In allowing her to depart from playing stereotypical swooning girls, the role was significant for Duch, and it paved the way for her cameo appearance as a gang member in Henderson’s acclaimed no-holds-barred action flick Jailbreak. Despite the limited screen time the role offered, Duch says that playing the tenacious criminal has been a personal highlight.
“Although my role was quite small, it has been my favourite so far. I liked my character because she was fierce,” she says. “But it’s very hard to find these roles in Cambodia. Nobody is really challenging [the status quo]. Most actresses just stick to romantic or funny roles.”
Duch’s complaints are commonplace. As in many parts of the world, the film industry here is dominated by men, who all too often have a tendency to write weak and docile female characters.
The negative societal impact of a male-dominated film industry, however, is all the more keenly felt in Cambodia, where, up until 2007, schoolgirls were taught a moral code of conduct called Chbab Srey that described the ideal woman as being gentle, shy and subservient to her husband. Despite being phased out of the school curriculum, the text still holds sway in Cambodian culture. “Your skirt must not rustle while you walk,” and “you can’t touch your husband’s head without first bowing in respect,” read two excerpts.
Despite the explicit gendered expectations that plague her profession, Duch says she’s optimistic about the future of Cambodia’s resurgent film industry.
“It feels like a movement is developing. Parents are more open-minded about their children pursuing careers in the film industry, and people are getting more exposure,” she says between sips of passion fruit soda. “But we have very limited resources and need to work on a lot of things.” What’s more, many Cambodian directors, producers and TV executives suffer from a myopic focus on profit and unrealistic expectations, adds Duch.
“They don’t really invest much money in the film. They give a small budget, and then they say: ‘Oh, we want this and this and this.’ But they don’t understand how it works,” she says. “They complain that the actors aren’t acting well, but they don’t understand that you need to invest a lot if you want to be successful.”
An incessant buzzing interrupts Duch mid-flow and she looks down to see her Louis Vuitton-patterned iPhone threatening to fall of the table.
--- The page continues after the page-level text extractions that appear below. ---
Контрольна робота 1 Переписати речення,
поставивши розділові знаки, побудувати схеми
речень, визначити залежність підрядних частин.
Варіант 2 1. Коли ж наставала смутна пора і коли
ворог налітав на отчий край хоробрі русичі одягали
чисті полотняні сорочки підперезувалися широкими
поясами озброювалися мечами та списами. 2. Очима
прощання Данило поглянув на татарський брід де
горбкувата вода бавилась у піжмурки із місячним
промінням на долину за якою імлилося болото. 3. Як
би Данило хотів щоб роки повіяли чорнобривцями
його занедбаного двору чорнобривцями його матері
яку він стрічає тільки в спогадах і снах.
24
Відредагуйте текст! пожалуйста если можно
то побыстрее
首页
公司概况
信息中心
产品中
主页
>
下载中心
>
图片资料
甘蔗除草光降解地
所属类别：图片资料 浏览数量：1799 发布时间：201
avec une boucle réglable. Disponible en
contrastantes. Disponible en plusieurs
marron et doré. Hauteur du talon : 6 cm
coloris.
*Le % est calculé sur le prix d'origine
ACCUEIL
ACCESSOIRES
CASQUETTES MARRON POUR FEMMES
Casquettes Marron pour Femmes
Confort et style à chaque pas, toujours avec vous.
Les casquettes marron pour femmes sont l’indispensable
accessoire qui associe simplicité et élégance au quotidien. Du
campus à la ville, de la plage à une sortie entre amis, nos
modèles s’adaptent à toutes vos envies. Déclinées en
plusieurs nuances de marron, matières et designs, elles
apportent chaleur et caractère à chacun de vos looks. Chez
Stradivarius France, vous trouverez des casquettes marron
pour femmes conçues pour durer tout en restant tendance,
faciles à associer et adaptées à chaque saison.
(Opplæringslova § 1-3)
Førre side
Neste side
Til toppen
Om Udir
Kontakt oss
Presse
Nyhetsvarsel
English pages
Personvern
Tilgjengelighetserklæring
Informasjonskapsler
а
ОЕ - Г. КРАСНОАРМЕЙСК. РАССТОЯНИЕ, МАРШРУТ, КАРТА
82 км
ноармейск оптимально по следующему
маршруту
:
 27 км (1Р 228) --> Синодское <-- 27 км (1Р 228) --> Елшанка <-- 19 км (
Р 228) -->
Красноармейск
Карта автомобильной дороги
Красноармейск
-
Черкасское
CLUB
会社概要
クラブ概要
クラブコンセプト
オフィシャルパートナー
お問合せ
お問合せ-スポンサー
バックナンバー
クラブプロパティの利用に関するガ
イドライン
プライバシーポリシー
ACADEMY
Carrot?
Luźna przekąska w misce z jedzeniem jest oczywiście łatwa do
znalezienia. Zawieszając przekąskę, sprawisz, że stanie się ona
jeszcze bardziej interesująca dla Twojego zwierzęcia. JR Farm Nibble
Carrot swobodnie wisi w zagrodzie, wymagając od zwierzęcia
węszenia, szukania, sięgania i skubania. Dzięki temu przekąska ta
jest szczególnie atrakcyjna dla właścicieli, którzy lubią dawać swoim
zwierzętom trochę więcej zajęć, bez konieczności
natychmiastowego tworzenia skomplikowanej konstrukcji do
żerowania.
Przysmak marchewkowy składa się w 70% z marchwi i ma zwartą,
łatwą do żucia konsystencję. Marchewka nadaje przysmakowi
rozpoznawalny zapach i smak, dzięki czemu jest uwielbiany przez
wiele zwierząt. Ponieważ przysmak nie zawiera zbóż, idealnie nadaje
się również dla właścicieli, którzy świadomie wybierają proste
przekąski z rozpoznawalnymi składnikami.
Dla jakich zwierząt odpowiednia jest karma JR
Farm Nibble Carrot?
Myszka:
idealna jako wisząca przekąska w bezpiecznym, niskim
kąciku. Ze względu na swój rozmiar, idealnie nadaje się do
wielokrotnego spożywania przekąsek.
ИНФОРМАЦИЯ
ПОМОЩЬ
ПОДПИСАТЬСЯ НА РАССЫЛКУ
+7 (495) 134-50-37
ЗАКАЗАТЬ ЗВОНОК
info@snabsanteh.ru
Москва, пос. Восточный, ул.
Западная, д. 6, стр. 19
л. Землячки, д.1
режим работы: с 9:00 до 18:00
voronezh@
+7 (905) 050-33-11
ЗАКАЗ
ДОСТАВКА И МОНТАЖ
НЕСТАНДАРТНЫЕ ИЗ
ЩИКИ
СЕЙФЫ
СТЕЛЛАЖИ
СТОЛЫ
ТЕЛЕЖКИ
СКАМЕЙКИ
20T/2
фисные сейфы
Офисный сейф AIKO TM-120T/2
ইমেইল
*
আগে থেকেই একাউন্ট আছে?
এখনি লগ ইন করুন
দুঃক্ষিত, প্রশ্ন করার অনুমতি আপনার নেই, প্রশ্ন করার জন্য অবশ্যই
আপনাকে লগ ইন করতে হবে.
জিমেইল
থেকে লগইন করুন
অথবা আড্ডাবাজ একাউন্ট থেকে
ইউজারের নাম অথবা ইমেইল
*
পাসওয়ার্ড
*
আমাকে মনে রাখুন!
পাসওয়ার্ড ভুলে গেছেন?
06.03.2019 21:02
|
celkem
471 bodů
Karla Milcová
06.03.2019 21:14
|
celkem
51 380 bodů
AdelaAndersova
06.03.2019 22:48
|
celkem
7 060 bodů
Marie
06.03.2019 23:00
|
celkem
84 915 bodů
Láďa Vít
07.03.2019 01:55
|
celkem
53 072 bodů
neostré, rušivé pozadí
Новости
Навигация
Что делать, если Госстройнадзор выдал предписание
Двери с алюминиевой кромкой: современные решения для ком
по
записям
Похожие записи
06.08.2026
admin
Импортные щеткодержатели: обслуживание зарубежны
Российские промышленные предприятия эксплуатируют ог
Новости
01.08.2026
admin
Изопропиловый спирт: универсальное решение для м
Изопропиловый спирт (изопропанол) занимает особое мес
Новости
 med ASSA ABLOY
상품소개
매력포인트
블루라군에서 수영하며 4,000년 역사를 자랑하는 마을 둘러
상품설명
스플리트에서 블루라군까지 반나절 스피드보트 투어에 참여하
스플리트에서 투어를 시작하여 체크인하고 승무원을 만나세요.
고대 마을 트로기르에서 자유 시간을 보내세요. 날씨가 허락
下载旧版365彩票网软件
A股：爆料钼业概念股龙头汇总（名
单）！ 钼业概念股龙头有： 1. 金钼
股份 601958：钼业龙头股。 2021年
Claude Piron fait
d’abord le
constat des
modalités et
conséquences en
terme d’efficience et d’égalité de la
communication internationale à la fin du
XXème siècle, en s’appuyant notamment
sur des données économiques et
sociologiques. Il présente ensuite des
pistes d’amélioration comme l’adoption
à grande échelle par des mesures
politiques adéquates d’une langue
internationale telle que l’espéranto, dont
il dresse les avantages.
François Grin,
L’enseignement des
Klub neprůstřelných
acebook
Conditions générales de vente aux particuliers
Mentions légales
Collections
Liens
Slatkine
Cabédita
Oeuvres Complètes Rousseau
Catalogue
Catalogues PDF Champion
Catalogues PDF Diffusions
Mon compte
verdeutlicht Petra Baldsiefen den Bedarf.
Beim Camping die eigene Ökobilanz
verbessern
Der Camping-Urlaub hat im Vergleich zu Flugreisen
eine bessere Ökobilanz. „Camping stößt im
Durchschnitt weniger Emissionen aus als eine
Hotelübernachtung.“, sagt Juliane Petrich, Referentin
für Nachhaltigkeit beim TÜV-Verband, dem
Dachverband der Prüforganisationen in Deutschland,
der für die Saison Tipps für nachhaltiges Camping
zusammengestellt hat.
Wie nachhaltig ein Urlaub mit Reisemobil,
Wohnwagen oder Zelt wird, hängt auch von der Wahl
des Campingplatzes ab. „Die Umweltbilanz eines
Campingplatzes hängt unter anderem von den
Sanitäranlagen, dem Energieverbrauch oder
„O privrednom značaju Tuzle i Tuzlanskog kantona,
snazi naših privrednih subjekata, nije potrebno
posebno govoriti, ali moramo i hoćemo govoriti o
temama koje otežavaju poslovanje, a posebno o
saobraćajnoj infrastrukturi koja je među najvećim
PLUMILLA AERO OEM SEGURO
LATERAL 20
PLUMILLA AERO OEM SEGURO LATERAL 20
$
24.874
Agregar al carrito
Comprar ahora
Poan Phoung Bopha, Cambodia’s foremost female director, is calling – most likely to discuss some voice dubbing work that Duch is scheduled to do in a few hours’ time. Before she hurries off, we squeeze in one final question. Does she dream of acting in a Hollywood movie one day?
“Of course. I always want to work abroad to get more experience. You always pick up new techniques when you work with international film crews, and you need to get your name out there. But I don’t plan to live abroad,” she says. “I don’t want to live anywhere other than Cambodia. I love my country.”